▶ **GOAL OF THE EXERCISE**
Which lines of the records below contain the word "target"? Report each of them in full.

───── INPUT

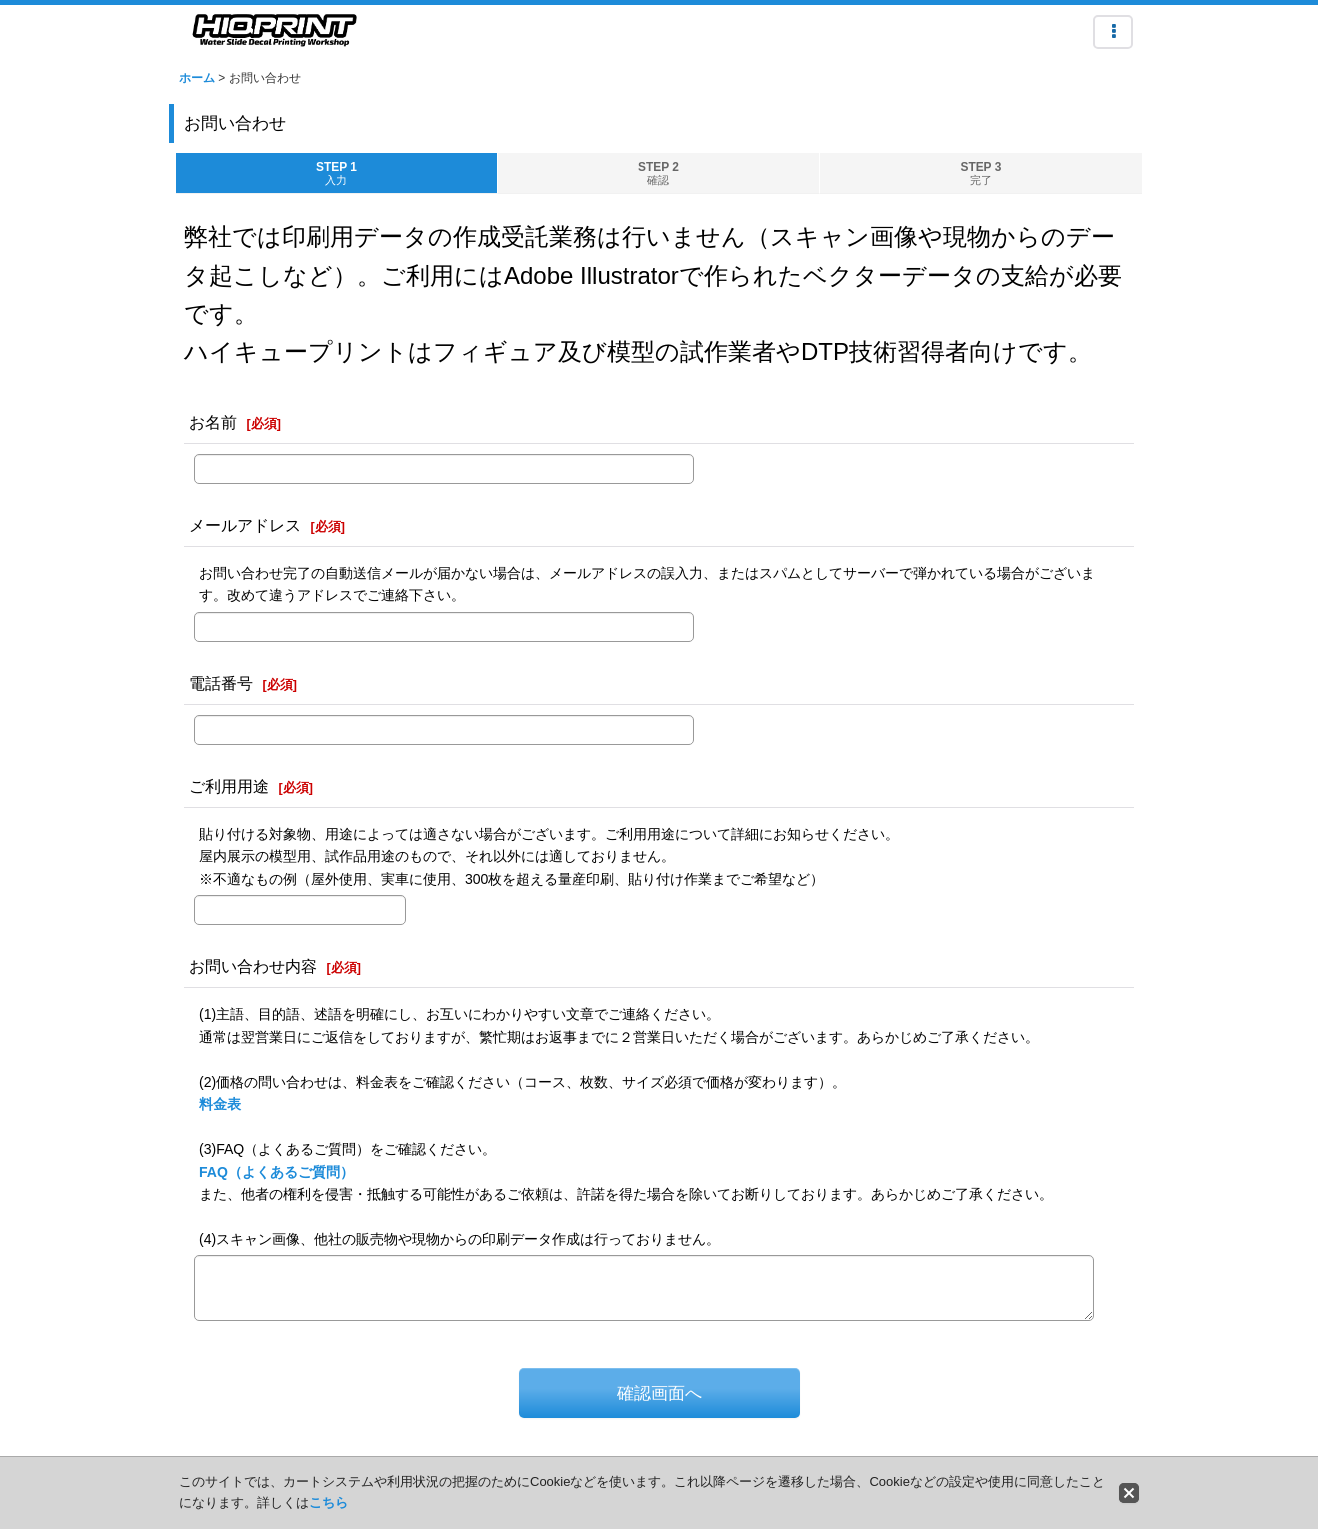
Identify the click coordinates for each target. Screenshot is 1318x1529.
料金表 (220, 1104)
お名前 (213, 422)
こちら (328, 1502)
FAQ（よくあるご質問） (276, 1172)
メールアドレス (245, 525)
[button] (1113, 32)
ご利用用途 (229, 786)
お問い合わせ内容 (253, 966)
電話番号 (221, 683)
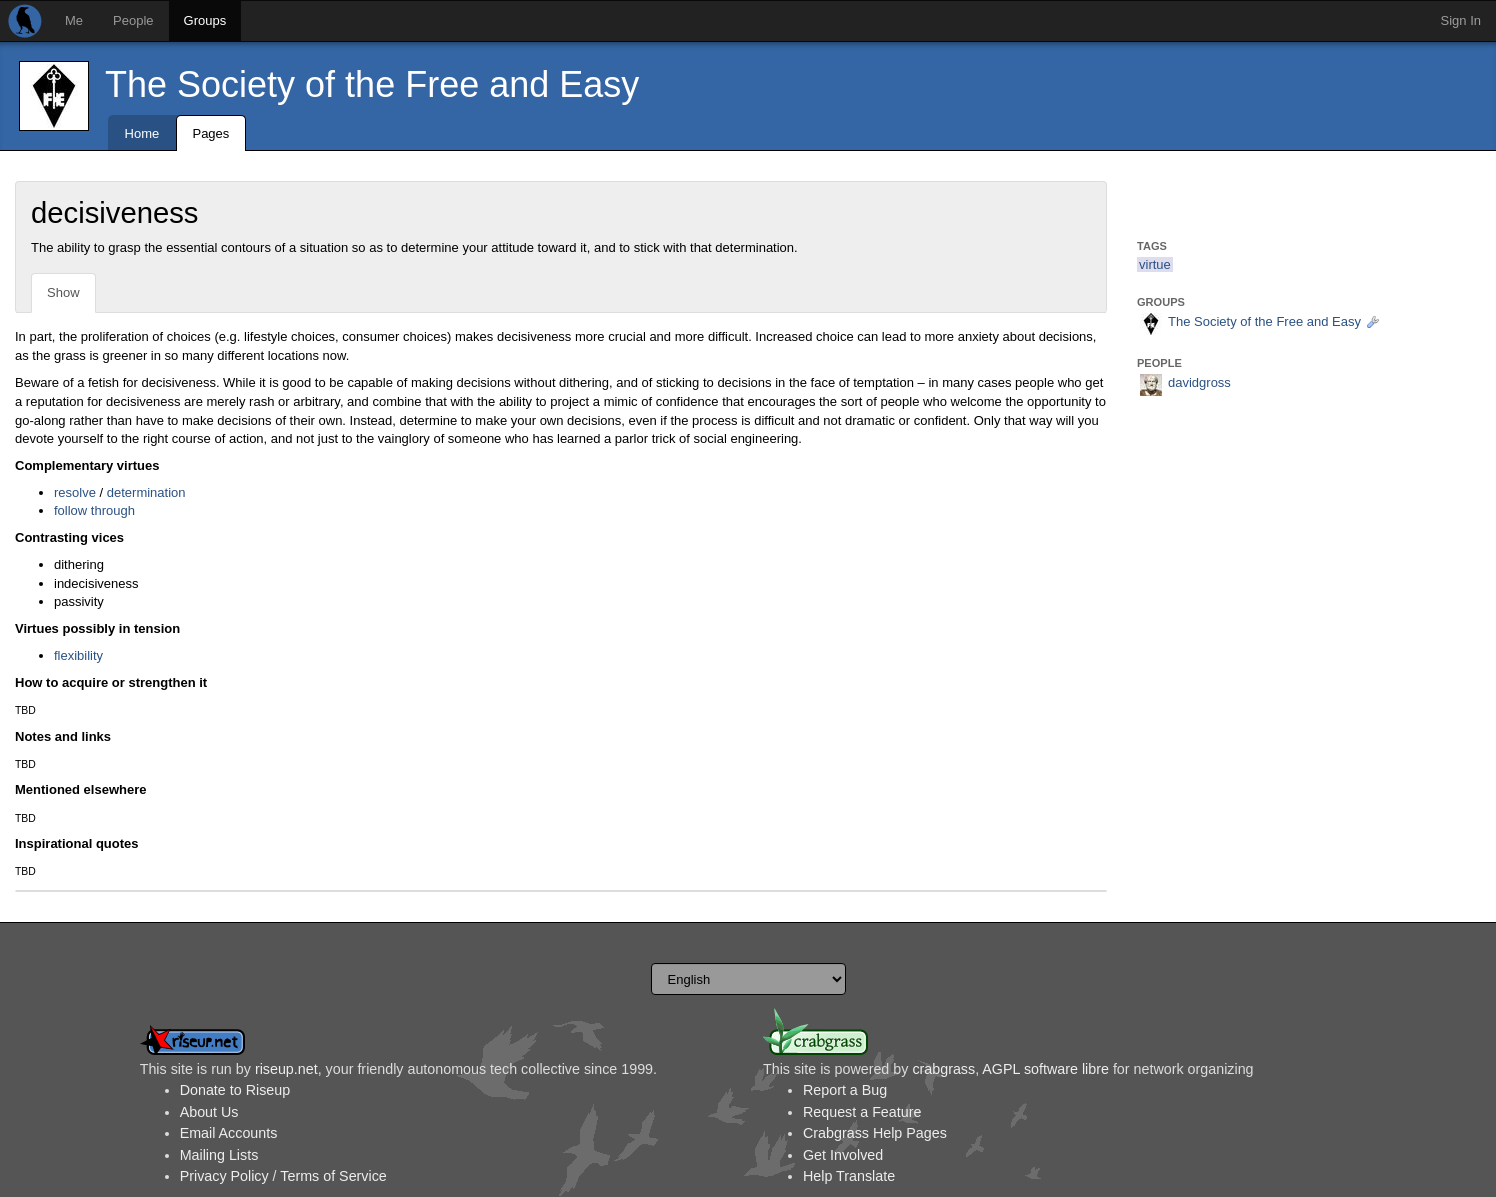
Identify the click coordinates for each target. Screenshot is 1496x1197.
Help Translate (849, 1176)
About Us (209, 1112)
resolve (75, 492)
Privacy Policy (224, 1176)
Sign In (1461, 20)
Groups (205, 20)
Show (63, 292)
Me (74, 20)
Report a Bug (845, 1090)
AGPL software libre (1045, 1069)
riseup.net (286, 1069)
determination (146, 492)
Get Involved (843, 1155)
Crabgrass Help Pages (875, 1133)
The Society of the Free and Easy (372, 84)
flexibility (78, 655)
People (133, 20)
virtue (1155, 264)
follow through (94, 510)
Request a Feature (862, 1112)
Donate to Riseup (235, 1090)
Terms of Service (333, 1176)
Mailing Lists (219, 1155)
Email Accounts (229, 1133)
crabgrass (943, 1069)
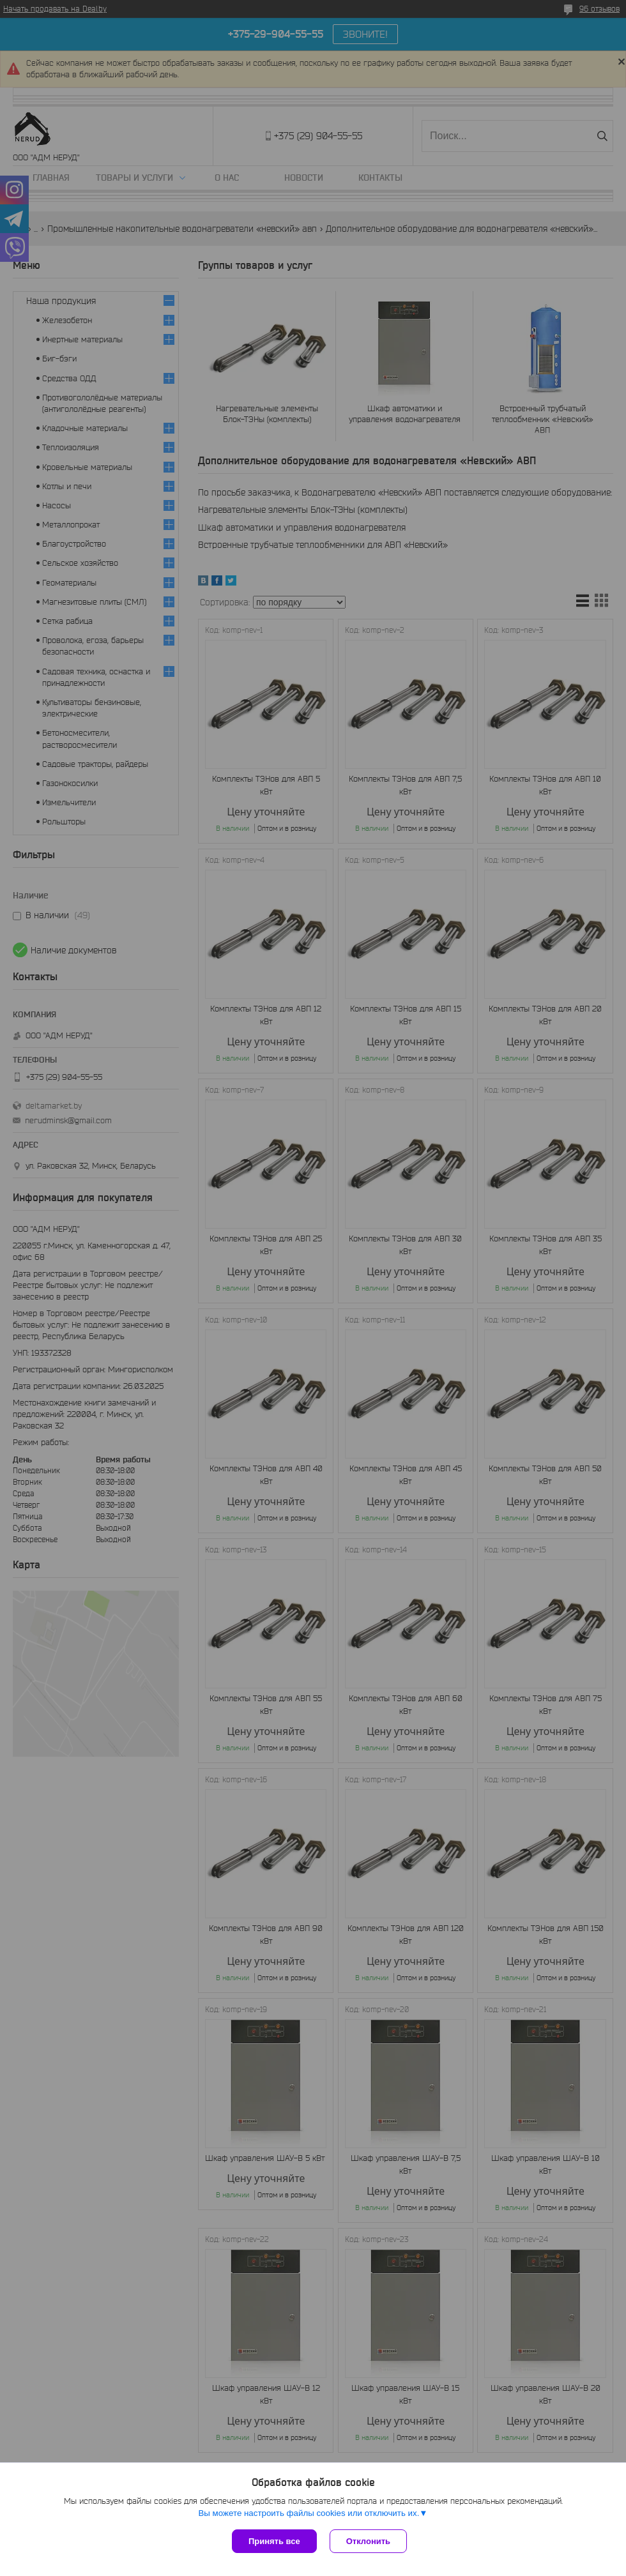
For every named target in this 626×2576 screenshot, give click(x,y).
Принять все (274, 2541)
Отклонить (368, 2541)
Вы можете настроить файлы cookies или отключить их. (308, 2513)
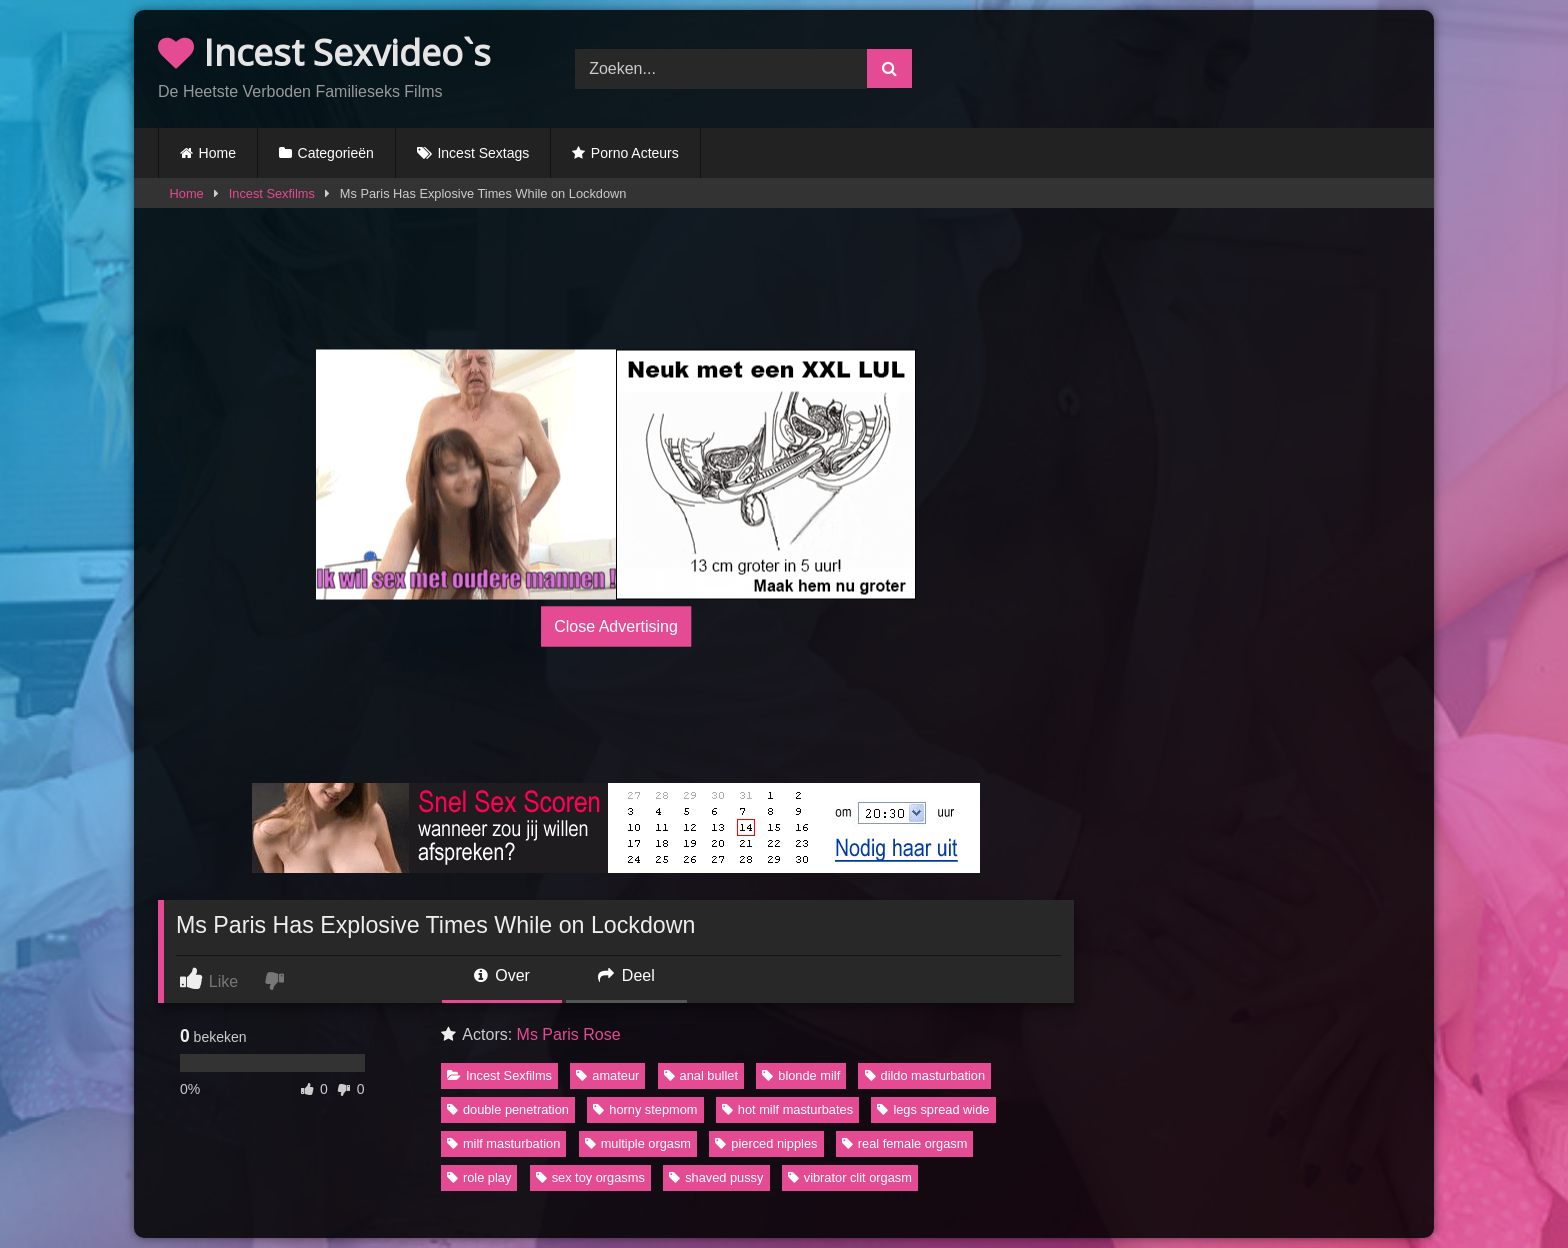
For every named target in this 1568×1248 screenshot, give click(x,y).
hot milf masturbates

──────────

▶ **TASK OUTPUT**
Identify the click coordinates for each target. Screenshot is 1318x1529.
Identify the click coordinates for each target. Screenshot is 1496x1197.
For every named target in this 626×2576 screenshot, give click(x,y).
For every named target in this 1568×1248 screenshot, give click(x,y).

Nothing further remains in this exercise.